The easiest (but not so technically correct) way to think of a stablecoin is a digital dollar. They’re collateralized and pegged against a normal fiat currency. The biggest of the bunch is Tether ($USDT.X). One USDT is worth one USD. So for every USDT that exists, it is backed by one USD – supposedly. There are issues and controversies with Tether regarding transparency and accounting practices, but that’s for another article. 

What Are They Used For?

Simple answer: Speculation, trading, and more speculation. 

You can think of Tether as the Bitcoin of stablecoins. Most of the volume traded in cryptocurrencies is with Tether, so it’s extremely important to the overall market. But Tether isn’t the only stablecoin. A US-based stablecoin, USD Coin ($USDC.X), has slowly gained more traction and use and is more trusted due to U.S. laws and regulations. Even though USDC is the second most popular and second highest market cap stablecoin, it dwarfs USDT in its use.

USDT has a market cap of $68 billion compared to USDC’s $46.7 billion. Comparatively, the market caps are not far off (compared to other stablecoins) between USDT and USDC. However, when it comes to traded volume, the gap is massive. USDT’s average 24-hour volume is $42 billion versus USDC’s $3.7 billion. 

Stablecoins are becoming increasingly useful as a form of payment for goods and services – often eliminating the transfer and/or conversion rates that banks or other payment services may charge. 

What About Algorithmic Stablecoins?

Algorithmic stablecoins have never worked. Ever. Maybe we’ll have to edit this in the future, but as of October 2022, all attempts to make an algorithmic stablecoin work have failed. 

One of the biggest catastrophes in cryptocurrency history occurred in 2022 with the collapse of Terra’s algorithmic stablecoin, TerraUSD ($UST.X). UST was pegged against the USD BUT was not backed not by USD like regular stablecoins. Instead, UST was backed by Bitcoin reserves, Luna ($LUNA.X), Avalance ($AVAX.X), and other crypto assets. A fancy schmancy algorithm was supposed to maintain the 1 UST = $1 USD ratio – until it didn’t. 

UST collapsed, taking LUNA with it. And a cascade of horribleness occurred with crypto exchanges Voyager ($VGX.X), Celsius ($CEL.X), Three Arrows Capital (3AC), and other firms going bankrupt as a result of a domino effect. Billions lost. Dumpster fire doesn’t describe it. 
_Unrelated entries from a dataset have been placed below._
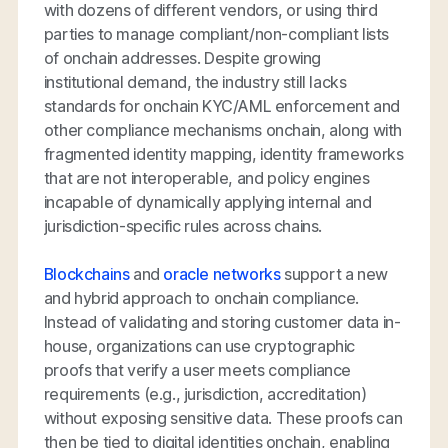
with dozens of different vendors, or using third
parties to manage compliant/non-compliant lists
of onchain addresses. Despite growing
institutional demand, the industry still lacks
standards for onchain KYC/AML enforcement and
other compliance mechanisms onchain, along with
fragmented identity mapping, identity frameworks
that are not interoperable, and policy engines
incapable of dynamically applying internal and
jurisdiction-specific rules across chains.
Blockchains
and
oracle networks
support a new
and hybrid approach to onchain compliance.
Instead of validating and storing customer data in-
house, organizations can use cryptographic
proofs that verify a user meets compliance
requirements (e.g., jurisdiction, accreditation)
without exposing sensitive data. These proofs can
then be tied to digital identities onchain, enabling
Oh, hell ya, there are risks. Do you know who doesn’t like stablecoins very much? Central banks. Regulators. Politicians. Entities like the U.S. Treasury and the U.S. Federal Reserve prefer to have a monopoly on the money printing machine going brrrrrrr – stablecoins can be issued with little to no oversight and make money printing go brrrrrr without a bunch of boring meetings and scheduled pressers. 

Additionally, doing your due diligence is difficult because not all stablecoins are transparent about what is backing their stablecoin. For example, Tether used to say for every USDT out in the market; there was $1 USD in reserve. That’s no longer the case; instead, it is considered asset-backed. As of September 30, 2022, 58.1% of Tether is backed by U.S. T-bills. 

And with central banks around the globe considering or already creating their own Central Bank Digital Currencies (CBDCs), the current stablecoins may become moot, regulated out of existence, or made illegal in some jurisdictions.